- [TASK DATA]
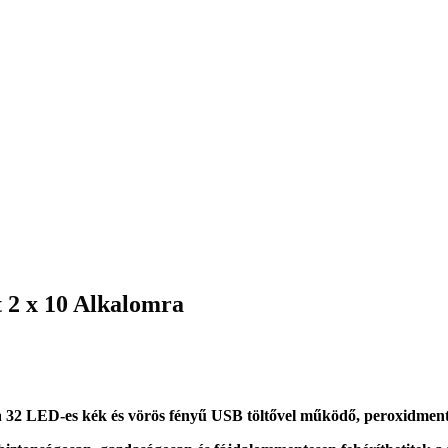
t 2 x 10 Alkalomra
a
32 LED-es kék és vörös fényű USB töltővel működő, peroxidmente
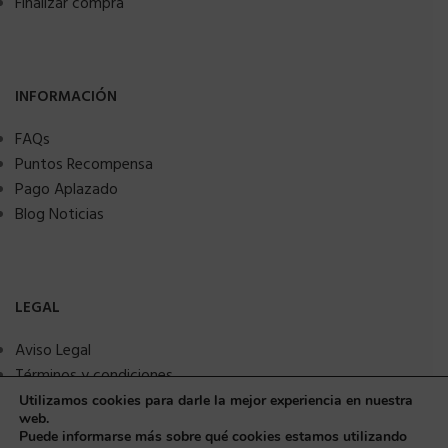
Finalizar compra
INFORMACIÓN
FAQs
Puntos Recompensa
Pago Aplazado
Blog Noticias
LEGAL
Aviso Legal
Términos y condiciones
Política de privacidad
Utilizamos cookies para darle la mejor experiencia en nuestra
web.
Política de Cookies
Puede informarse más sobre qué cookies estamos utilizando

- [EXERCISE DIRECTIONS] Each record above must be set down again unchanged, with its pictures left out.

- [SOLUTION TO THIS TASK]
t 2 x 10 Alkalomra
a
32 LED-es kék és vörös fényű USB töltővel működő, peroxidmente
Finalizar compra
INFORMACIÓN
FAQs
Puntos Recompensa
Pago Aplazado
Blog Noticias
LEGAL
Aviso Legal
Términos y condiciones
Política de privacidad
Utilizamos cookies para darle la mejor experiencia en nuestra
web.
Política de Cookies
Puede informarse más sobre qué cookies estamos utilizando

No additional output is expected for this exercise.